In this case, we are given the current I in the form of Na+ ions, with a charge of +e (elementary charge).
The elementary charge, denoted as \( e \), is the magnitude of the electric charge carried by a single electron or proton. Its value is approximately \( 1.6 \times 10^{-19} \) Coulombs.

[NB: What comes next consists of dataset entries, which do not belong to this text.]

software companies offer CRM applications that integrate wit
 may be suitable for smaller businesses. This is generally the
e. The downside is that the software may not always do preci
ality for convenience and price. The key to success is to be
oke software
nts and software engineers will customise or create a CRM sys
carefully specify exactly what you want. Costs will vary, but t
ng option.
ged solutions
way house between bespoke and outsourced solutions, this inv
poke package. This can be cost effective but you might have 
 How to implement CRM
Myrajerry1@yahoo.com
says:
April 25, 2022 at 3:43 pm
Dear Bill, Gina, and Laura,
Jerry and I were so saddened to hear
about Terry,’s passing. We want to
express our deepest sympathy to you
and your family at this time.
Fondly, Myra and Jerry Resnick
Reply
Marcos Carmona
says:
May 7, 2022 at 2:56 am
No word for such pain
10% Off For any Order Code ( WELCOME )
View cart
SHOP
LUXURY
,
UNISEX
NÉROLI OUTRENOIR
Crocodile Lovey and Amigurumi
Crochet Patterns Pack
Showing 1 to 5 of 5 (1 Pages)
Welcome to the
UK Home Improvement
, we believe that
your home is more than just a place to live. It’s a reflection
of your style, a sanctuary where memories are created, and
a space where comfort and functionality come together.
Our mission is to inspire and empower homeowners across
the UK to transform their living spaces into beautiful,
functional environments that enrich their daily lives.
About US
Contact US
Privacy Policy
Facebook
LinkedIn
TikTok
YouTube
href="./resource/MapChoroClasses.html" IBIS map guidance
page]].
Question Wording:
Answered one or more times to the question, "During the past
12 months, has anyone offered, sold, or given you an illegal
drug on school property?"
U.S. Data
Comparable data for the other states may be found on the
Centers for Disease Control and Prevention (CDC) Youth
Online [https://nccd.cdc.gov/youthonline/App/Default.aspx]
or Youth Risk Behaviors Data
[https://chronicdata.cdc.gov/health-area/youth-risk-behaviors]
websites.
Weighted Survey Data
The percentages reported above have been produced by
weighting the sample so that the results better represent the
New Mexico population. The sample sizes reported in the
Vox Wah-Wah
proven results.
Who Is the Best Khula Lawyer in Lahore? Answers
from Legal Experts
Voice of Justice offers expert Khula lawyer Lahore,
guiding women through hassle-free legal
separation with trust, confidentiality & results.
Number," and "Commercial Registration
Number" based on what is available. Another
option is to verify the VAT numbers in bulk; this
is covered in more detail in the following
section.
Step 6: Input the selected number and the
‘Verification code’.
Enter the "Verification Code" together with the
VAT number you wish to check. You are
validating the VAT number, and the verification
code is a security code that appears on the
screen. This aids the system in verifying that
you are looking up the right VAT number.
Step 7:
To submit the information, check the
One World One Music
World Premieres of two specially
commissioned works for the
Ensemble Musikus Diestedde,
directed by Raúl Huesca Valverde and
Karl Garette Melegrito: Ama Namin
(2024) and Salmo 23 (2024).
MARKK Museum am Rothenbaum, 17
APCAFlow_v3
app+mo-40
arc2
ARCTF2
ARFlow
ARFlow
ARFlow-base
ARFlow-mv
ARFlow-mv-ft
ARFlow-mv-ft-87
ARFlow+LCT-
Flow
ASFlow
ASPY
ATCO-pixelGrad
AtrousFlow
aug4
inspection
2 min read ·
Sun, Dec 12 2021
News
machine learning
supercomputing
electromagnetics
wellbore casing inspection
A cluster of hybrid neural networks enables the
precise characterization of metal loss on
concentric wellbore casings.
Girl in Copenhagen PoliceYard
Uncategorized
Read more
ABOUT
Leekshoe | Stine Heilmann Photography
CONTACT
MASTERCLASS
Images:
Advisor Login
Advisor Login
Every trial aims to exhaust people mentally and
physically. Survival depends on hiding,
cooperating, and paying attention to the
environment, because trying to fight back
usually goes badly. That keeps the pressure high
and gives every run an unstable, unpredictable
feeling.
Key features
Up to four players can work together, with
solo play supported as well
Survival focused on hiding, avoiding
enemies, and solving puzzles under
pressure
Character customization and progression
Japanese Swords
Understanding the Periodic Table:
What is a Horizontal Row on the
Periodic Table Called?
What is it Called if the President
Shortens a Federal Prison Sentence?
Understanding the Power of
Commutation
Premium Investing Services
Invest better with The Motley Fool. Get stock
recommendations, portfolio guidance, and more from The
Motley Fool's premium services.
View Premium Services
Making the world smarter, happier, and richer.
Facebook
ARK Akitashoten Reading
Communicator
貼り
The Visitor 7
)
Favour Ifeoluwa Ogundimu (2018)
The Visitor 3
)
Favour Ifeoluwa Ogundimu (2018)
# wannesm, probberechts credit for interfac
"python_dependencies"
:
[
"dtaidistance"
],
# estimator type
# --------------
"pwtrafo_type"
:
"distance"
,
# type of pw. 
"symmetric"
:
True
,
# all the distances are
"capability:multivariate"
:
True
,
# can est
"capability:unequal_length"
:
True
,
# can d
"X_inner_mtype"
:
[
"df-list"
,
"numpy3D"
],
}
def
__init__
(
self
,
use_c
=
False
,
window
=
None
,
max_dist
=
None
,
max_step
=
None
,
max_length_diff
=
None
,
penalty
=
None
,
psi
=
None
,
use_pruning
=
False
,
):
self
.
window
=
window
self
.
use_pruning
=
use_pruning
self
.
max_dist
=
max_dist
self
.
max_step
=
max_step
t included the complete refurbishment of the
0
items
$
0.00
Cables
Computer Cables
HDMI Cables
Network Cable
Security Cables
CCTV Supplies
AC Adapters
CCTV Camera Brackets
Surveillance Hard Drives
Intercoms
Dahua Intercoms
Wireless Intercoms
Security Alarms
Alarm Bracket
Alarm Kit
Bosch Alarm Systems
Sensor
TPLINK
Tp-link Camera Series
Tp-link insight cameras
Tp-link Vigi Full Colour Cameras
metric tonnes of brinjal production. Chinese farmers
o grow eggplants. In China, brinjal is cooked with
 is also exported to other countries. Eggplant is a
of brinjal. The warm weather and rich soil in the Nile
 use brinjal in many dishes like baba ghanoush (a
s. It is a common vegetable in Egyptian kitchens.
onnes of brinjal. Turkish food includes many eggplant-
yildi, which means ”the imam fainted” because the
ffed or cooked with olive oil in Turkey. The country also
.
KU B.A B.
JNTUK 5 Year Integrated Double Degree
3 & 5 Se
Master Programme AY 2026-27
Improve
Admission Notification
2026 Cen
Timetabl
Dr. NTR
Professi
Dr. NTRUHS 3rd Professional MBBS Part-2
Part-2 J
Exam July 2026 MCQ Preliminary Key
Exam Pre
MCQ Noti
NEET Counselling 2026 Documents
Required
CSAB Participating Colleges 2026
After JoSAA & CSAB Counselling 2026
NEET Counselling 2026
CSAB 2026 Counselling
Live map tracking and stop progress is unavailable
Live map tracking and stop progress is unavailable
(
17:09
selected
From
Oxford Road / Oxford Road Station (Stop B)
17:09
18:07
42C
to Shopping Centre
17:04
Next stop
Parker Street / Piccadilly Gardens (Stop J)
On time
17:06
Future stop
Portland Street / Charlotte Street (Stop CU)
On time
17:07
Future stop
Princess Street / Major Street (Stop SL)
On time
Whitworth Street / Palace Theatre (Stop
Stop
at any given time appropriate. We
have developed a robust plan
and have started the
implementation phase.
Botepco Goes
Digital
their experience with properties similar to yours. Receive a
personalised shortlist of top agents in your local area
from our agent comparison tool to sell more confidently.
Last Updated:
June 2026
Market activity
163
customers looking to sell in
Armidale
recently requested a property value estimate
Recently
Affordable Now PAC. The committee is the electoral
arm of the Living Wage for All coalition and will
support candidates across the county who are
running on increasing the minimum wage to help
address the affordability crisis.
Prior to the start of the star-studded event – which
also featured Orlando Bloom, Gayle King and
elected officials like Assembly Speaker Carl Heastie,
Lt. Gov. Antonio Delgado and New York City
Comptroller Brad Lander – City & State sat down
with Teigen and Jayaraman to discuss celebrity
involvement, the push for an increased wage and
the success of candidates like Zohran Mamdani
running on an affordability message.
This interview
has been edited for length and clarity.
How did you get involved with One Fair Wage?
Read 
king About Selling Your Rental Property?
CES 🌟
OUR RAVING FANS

Thus, we can rewrite the formula as:
\( Q = (q \cdot n) \cdot t \),
where:
- q is the charge of a single Na+ ion, which is +e (\(1.6 \times 10^{-19}\) Coulombs),
- n is the number of Na+ ions,
- t is 0.7 seconds.
Since we are looking for the number of Na+ ions (n), we can rearrange the equation:
\( n = \frac{Q}{q \cdot t} \).
Now we substitute the given values into the equation:
\( n = \frac{0.7 \cdot q}{q \cdot t} \).
Notice that the q and q values cancel out, leaving:
\( n = \frac{0.7}{t} \).
Substituting the given time value t = 0.7 seconds:
\( n = \frac{0.7}{0.7} = 1 \).
Therefore, in 0.7 seconds, there would be one Na+ ion that flows.